A tal efecto llevan a cabo un “análisis del sentimiento”, que pretende medir la frecuencia con la que un autor usa palabras positivas y negativas para expresar una actitud emocional. Tales investigadores han creado el “Índice Nacional de Valencia”.
Como destaca The Economist (“Reading between the lines”, 19-10-2019), los autores buscan en los textos palabras a las que se ha asignado una “valencia” psicológica, esto es, un valor que representa cómo de emocionalmente positiva o negativa es una palabra.

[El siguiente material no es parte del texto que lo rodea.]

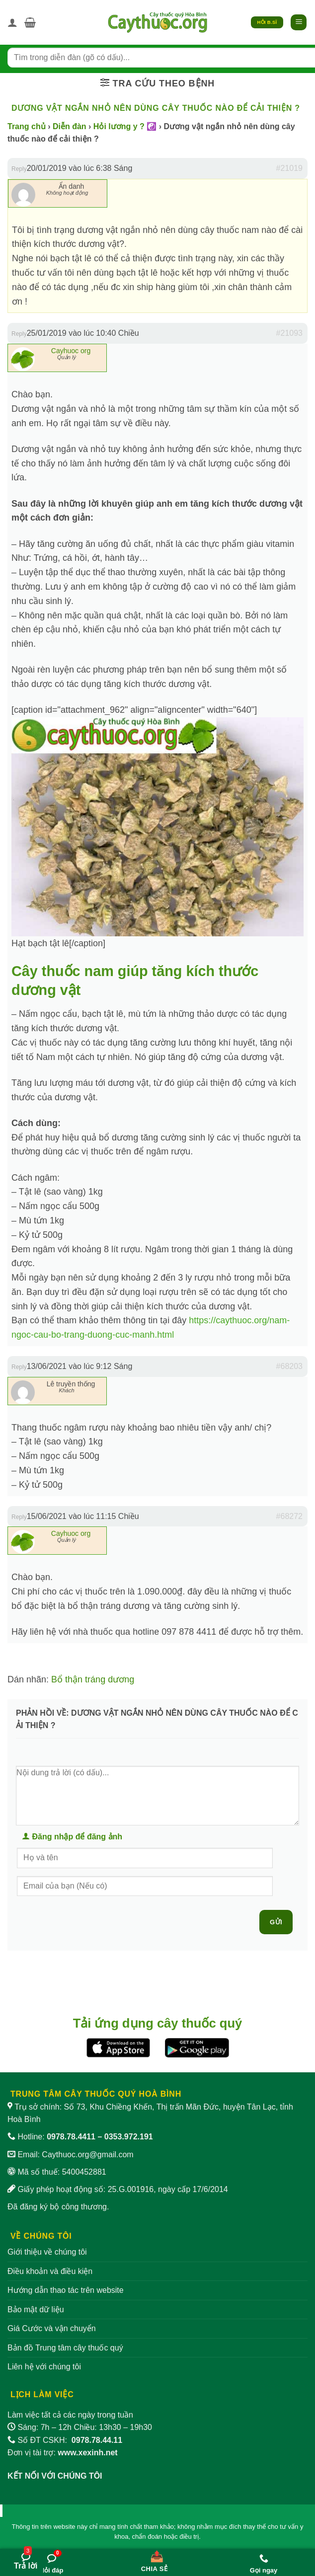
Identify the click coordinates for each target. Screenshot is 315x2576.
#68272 (289, 1516)
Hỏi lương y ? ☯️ (125, 126)
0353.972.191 (128, 2136)
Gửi (276, 1922)
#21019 (289, 168)
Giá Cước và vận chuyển (51, 2328)
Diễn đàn (69, 126)
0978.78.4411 (71, 2136)
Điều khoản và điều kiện (49, 2271)
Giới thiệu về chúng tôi (47, 2252)
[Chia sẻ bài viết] (154, 2559)
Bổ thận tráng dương (92, 1679)
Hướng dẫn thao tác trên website (65, 2290)
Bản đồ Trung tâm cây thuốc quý (65, 2348)
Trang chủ (26, 126)
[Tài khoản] (12, 22)
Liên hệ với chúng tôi (44, 2366)
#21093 (289, 333)
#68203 (289, 1366)
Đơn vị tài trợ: (62, 2452)
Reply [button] (19, 168)
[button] (30, 22)
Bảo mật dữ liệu (35, 2309)
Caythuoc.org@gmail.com (87, 2154)
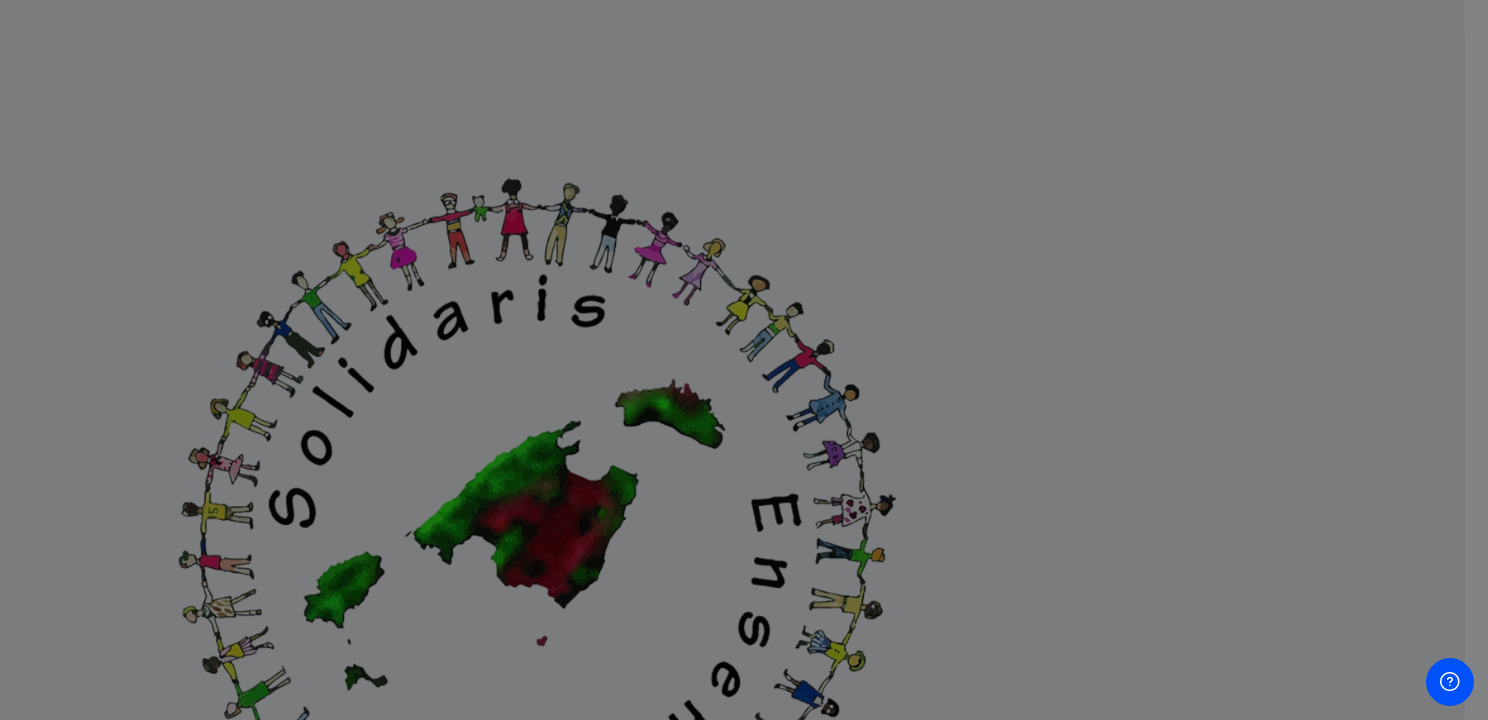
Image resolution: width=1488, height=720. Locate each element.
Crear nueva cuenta (1277, 640)
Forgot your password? (1388, 484)
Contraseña (1138, 386)
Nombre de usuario (1164, 284)
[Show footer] (1450, 682)
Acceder (1277, 540)
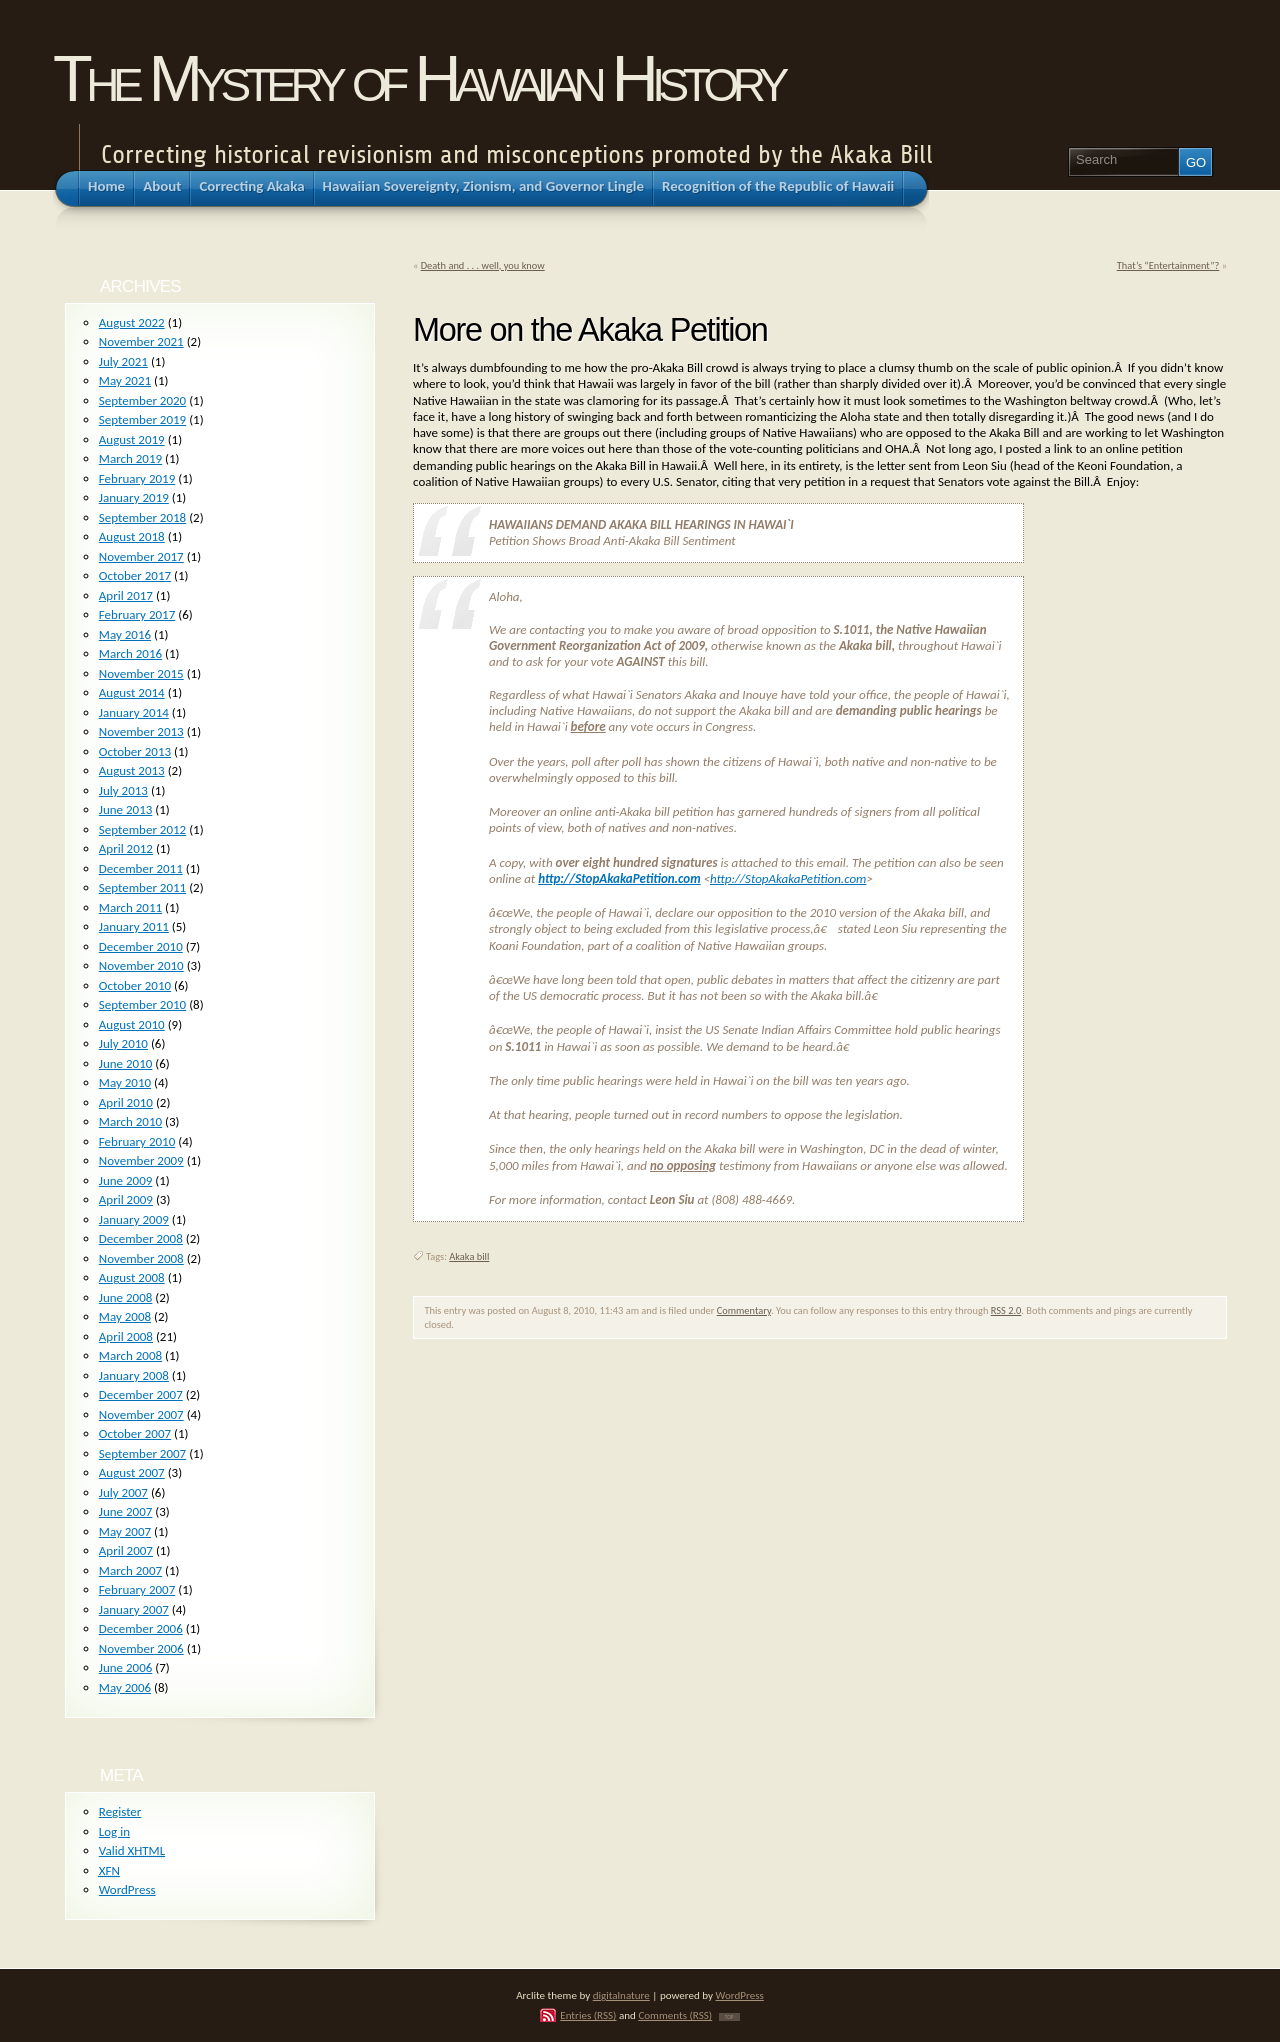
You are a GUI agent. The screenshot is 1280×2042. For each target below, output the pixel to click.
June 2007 (126, 1511)
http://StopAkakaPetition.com (619, 878)
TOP (729, 2017)
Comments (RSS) (675, 2015)
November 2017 (141, 556)
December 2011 (141, 868)
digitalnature (621, 1995)
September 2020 (142, 400)
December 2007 (141, 1394)
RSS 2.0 (1006, 1310)
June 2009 (126, 1180)
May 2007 (125, 1531)
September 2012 (142, 829)
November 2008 (141, 1258)
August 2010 (132, 1024)
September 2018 (142, 517)
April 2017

El estudio de Hills et al. llega a concluir lo que ellos mismos consideran aspectos remarcables: de un lado, que el PIB ejerce realmente una influencia marginal sobre el bienestar, en la medida en que ha crecido mucho en los últimos 200 años, pero el bienestar ha subido y bajado extraordinariamente a lo largo de ese período; de otro, que el bienestar muestra resiliencia a eventos negativos a corto plazo.
Hay otro aspecto remarcable, pero que quizás no necesitaba de demasiado contraste, aunque, desgraciadamente, son muchos los episodios para la verificación: es una experiencia bélica la que origina las mayores caídas en el bienestar. En promedio se requiere un aumento del PIB del 30% para restituir la merma de felicidad ocasionada por un año de guerra.
En caso de que algunos de mis textos entre en el saco de los millones de escritos que se analicen en un futuro, estoy convencido de que, con independencia del estado de ánimo de cada momento, el programa analítico tendría que percibir necesariamente la magia incomparable de la entrada, hace ya más de treinta años, al mundo de los Macs.